On opening night, for example, Chad Lawson and his band played the music of pianist Bill Evans. That was followed in May with Mark Rapp performing the works of Miles Davis. (In June, local trombonist Tyrone Jefferson is scheduled to pay tribute to Locksley Wellington “Slide” Hampton.)
The scene is unlike anything you’ll find in Charlotte, where most jazz is played in restaurant settings where music competes with clanking dishes, idol chit-chat and busy wait staffs. Inside The Jazz Room, it’s all about the music…well, except for a cash bar nestled beside the stage. (Again, the authentic jazz club feel.) Lonnie Davis calls it a “listening room.”
Up front, just inches from the stage, about a dozen or so tables are reserved for people who have purchased Jazz Room membership packages ($125 to $600). The general public is seated just behind the members in stadium-style rows, but in this small venue, every seat has an up-close feel.
Lonnie Davis said she hoped The Jazz Room would attract two types of people – those who already love the genre and those who want to learn more.
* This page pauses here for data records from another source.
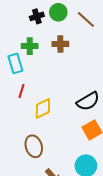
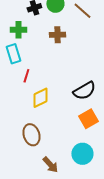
green cross: (30, 46) -> (18, 30), moved
red line: (21, 91) -> (26, 76), moved

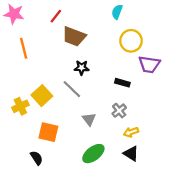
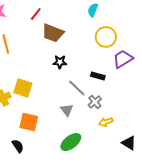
purple trapezoid: (149, 64) -> (123, 59), turned 140
gray line: (72, 89) -> (77, 88), moved
yellow square: (42, 96) -> (23, 88), turned -30
black triangle: (131, 154) -> (129, 143), moved

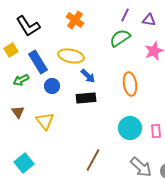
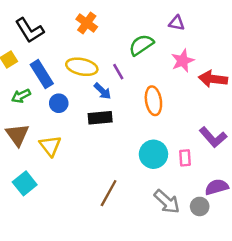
purple line: (125, 15) -> (118, 72), moved, turned -56
brown triangle: (18, 112) -> (17, 135), size x1.5
cyan square: (24, 163) -> (25, 183), moved

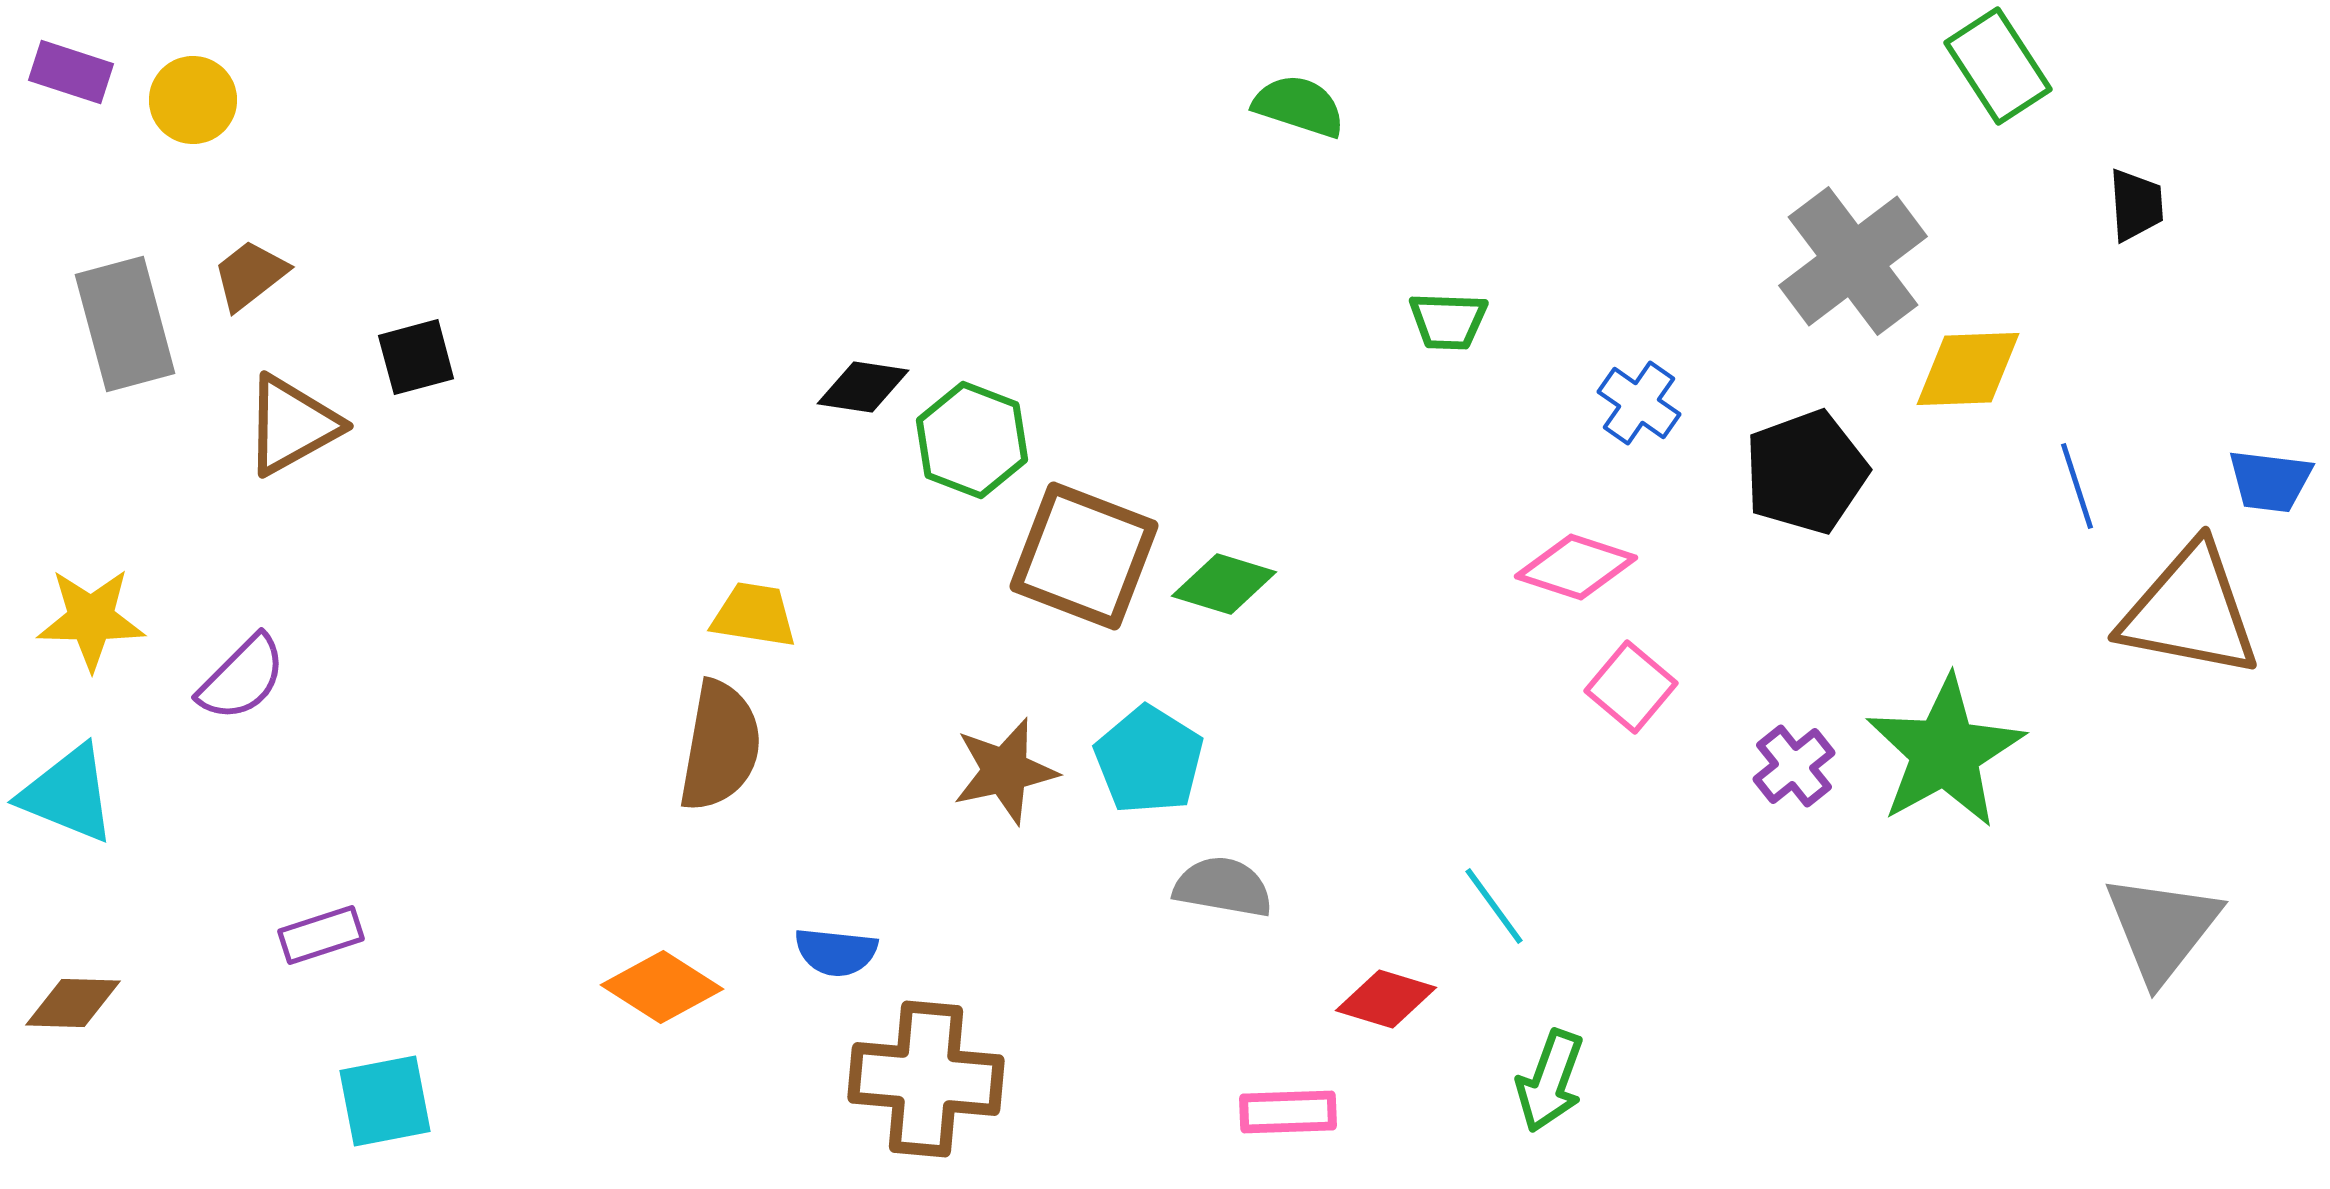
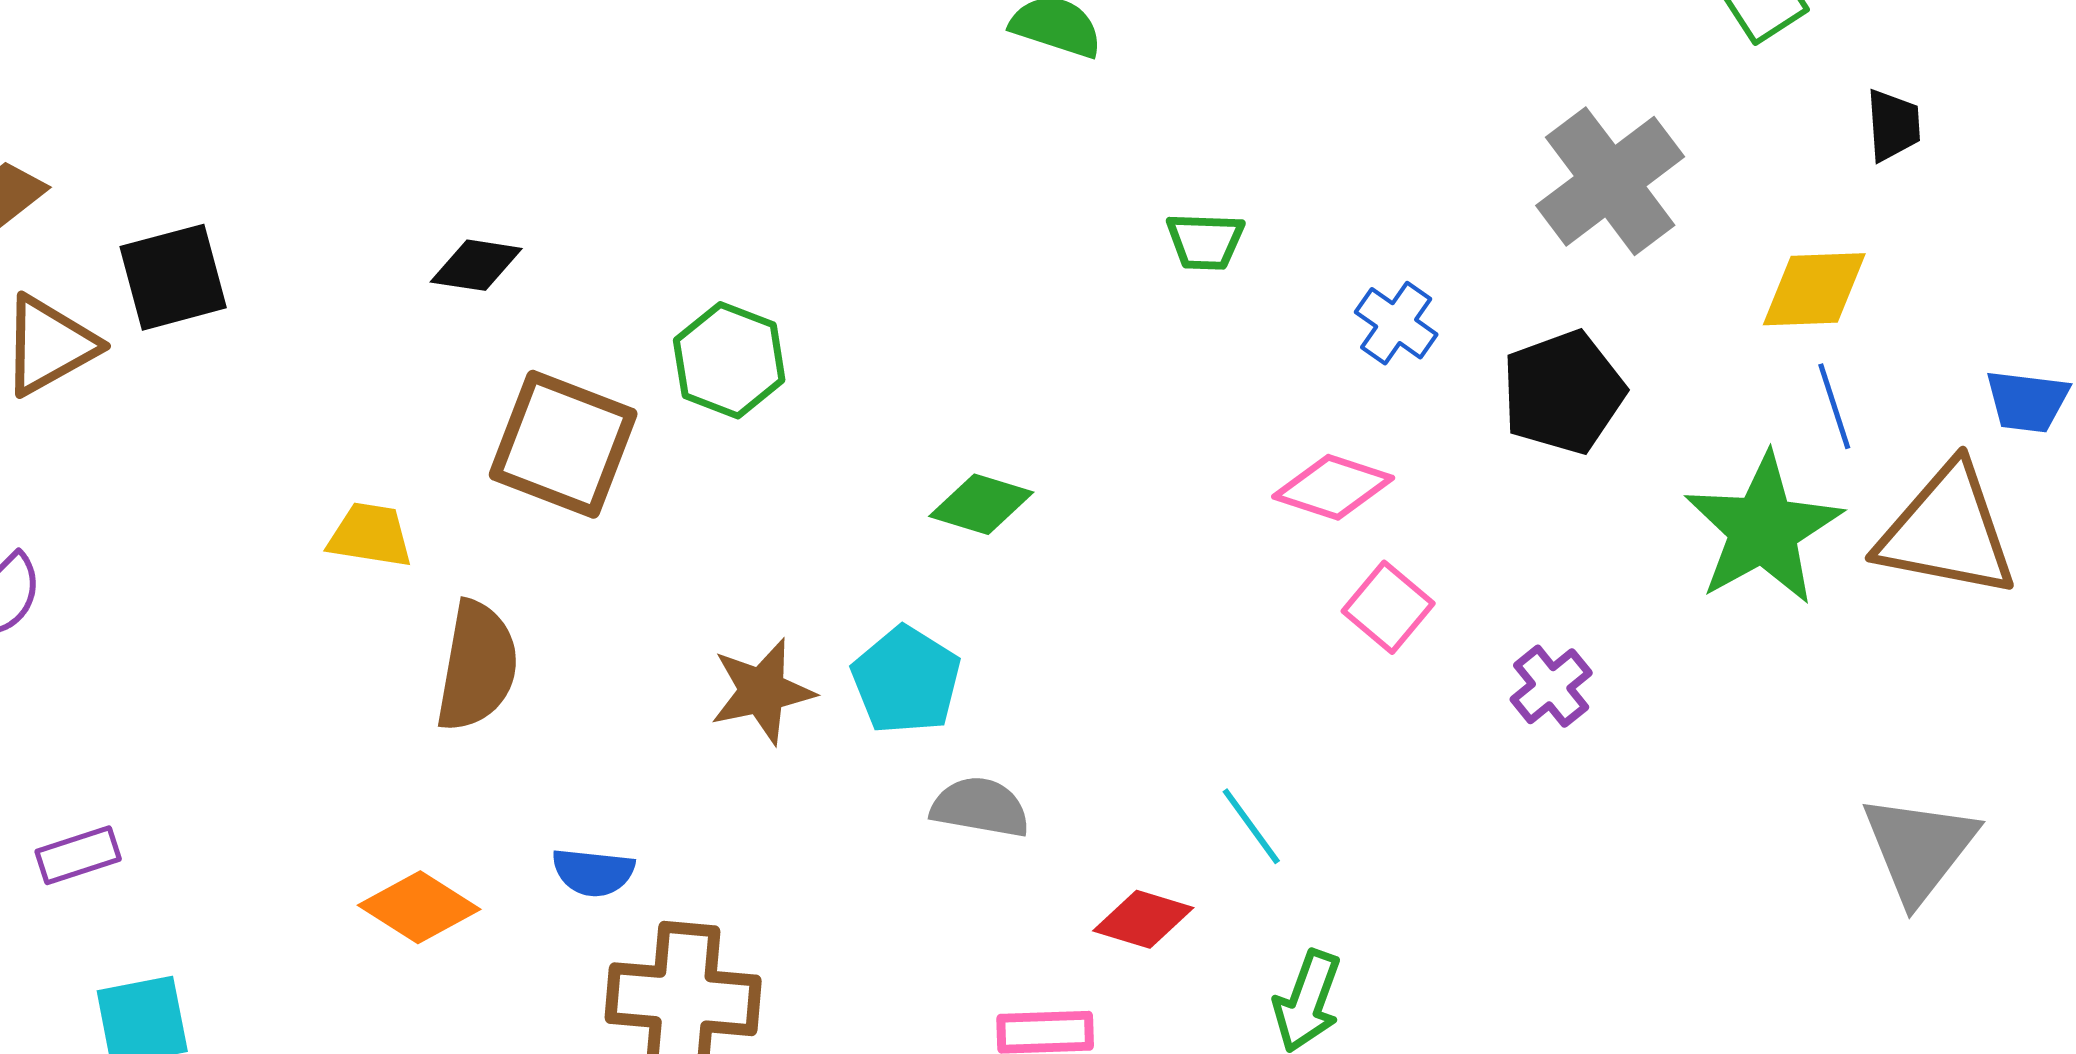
black square: (416, 357) -> (173, 277), size x1.4
yellow diamond: (1968, 369) -> (1814, 289), moved
black diamond: (863, 387) -> (476, 265), moved
brown square: (1084, 556) -> (563, 444), moved
yellow trapezoid: (754, 615) -> (370, 535), moved
green star: (1945, 752) -> (1763, 529), moved

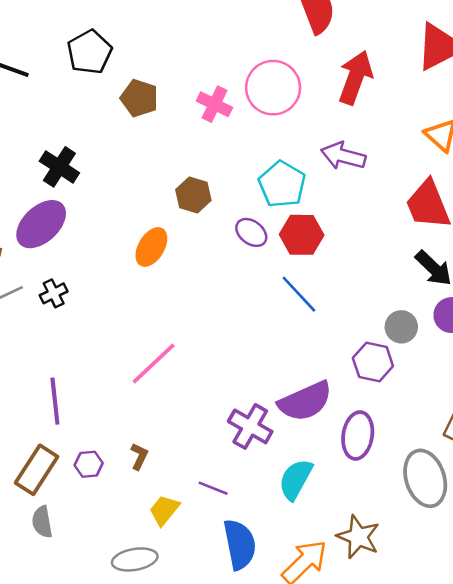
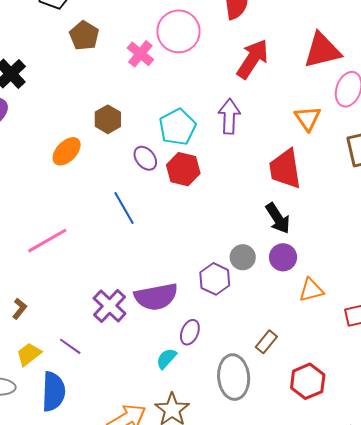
pink circle: (273, 88) -> (179, 31), moved
purple arrow: (343, 156) -> (229, 116), turned 64
blue line: (299, 294) -> (124, 208), moved
purple ellipse: (358, 435) -> (190, 332), size x0.7
cyan semicircle: (296, 479) -> (166, 358), moved, size x0.7
blue semicircle: (240, 544) -> (53, 392), moved

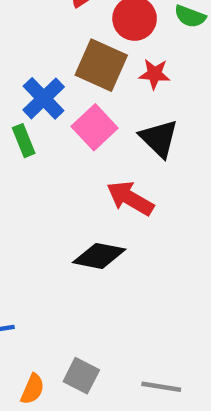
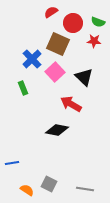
red star: (155, 74) -> (94, 41), moved
green rectangle: (24, 141) -> (23, 88), moved
orange semicircle: (32, 389) -> (27, 190), turned -80

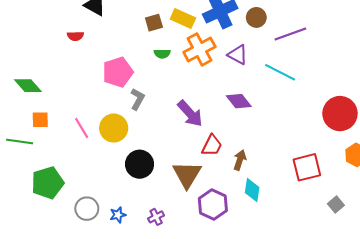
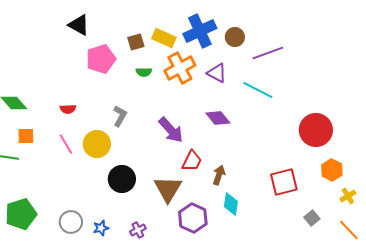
red semicircle: (75, 36) -> (68, 109), moved
pink pentagon: (118, 72) -> (101, 59), moved
green pentagon: (48, 183) -> (21, 214), moved

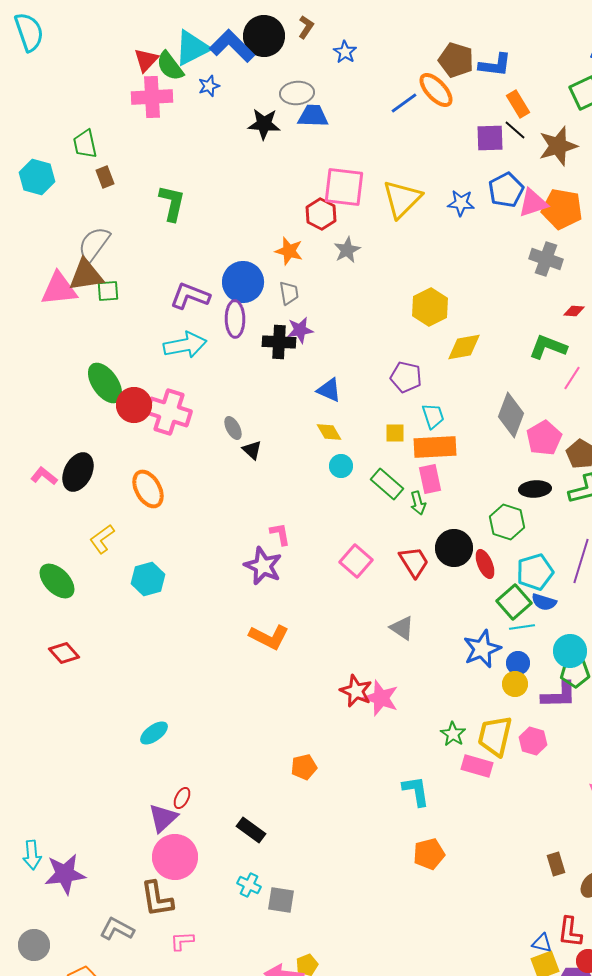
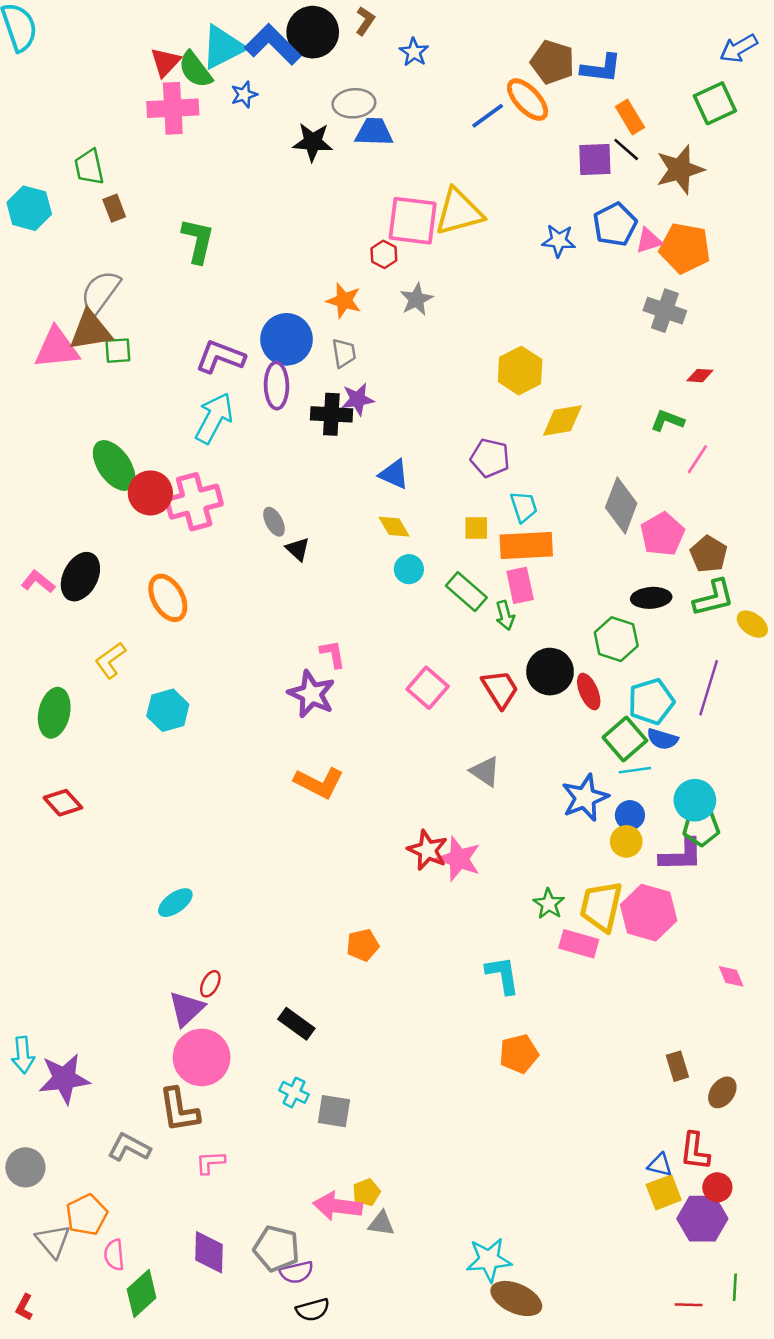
yellow triangle: (402, 199) -> (459, 212), moved, turned 30
pink triangle: (533, 203) -> (649, 241), size x0.7
red hexagon: (321, 214) -> (384, 254), size x0.7
cyan arrow: (185, 345) -> (214, 418), turned -51
green L-shape: (548, 347) -> (667, 421), size x0.7
pink cross: (169, 412) -> (194, 502), turned -33
green ellipse: (57, 581) -> (54, 713), turned 57
pink hexagon: (533, 741) -> (649, 913), size x1.6

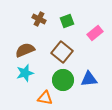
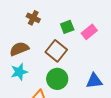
green square: (67, 21) -> (67, 27), moved
blue triangle: (89, 79) -> (94, 81), moved

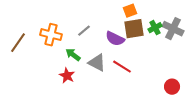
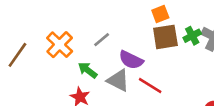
orange cross: (51, 35) -> (60, 45), turned 30
purple semicircle: (115, 39) -> (131, 60), moved

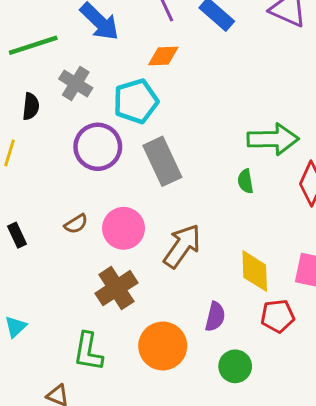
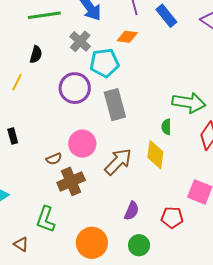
gray cross: (76, 83) -> (80, 41), moved
brown semicircle: (76, 224) -> (54, 159), moved
yellow diamond: (255, 271) -> (155, 155), moved
orange circle: (163, 346) -> (92, 243), moved

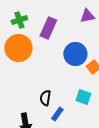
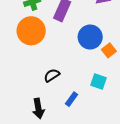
black semicircle: (45, 98) -> (52, 75), moved, turned 49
“There is a need, in my opinion, for a jazz venue that serves this purpose,” she said in a recent interview with Qcitymetro.com. “There is a need for a listening room, a jazz listening room in Charlotte.”
At the May performance, the audience was decidedly diverse – black and white, young and older, working and retired, casually dressed and business attired. On stage, when Rapp wasn’t playing, he was chatting with listeners about Miles Davis and the complex tunes he performed, joking at one point about how the great trumpeter once tried (unsuccessfully) to master the didgeridoo, an Australian went instrument.
Adventures in the Qcity is a series that spotlights local destinations and is sponsored by the Charlotte Area Transit System (CATS). Learn about other destinations on our special page.
Given The Jazz Room’s early success, we asked Lonnie Davis if she had plans to add additional performances. It’s too early to tell, she said, suggesting that the six-month mark might provide a better perspective.
If you decide to visit The Jazz Room at The Stage Door Theater, a reservation is advised but not required. The venue holds about 150 people, and ushers that first night had to turn away about 40 disappointed jazz fans, Lonnie Davis said. The May performance appeared to be sold out as well.
GETTING THERE: Although Stage Door Theater is part of the Blumenthal Performing Arts Center, the small entrance with no permanent signage is on College Street (not north Tryon), between Trade and 5th streets. (Look for double doors made of chrome and glass.) From the CATS Transit Center (bus or light rail), walk northwest on Trade Street until you reach College Street, then turn right for one black. (If you cross 5th Street you’ve gone too far.)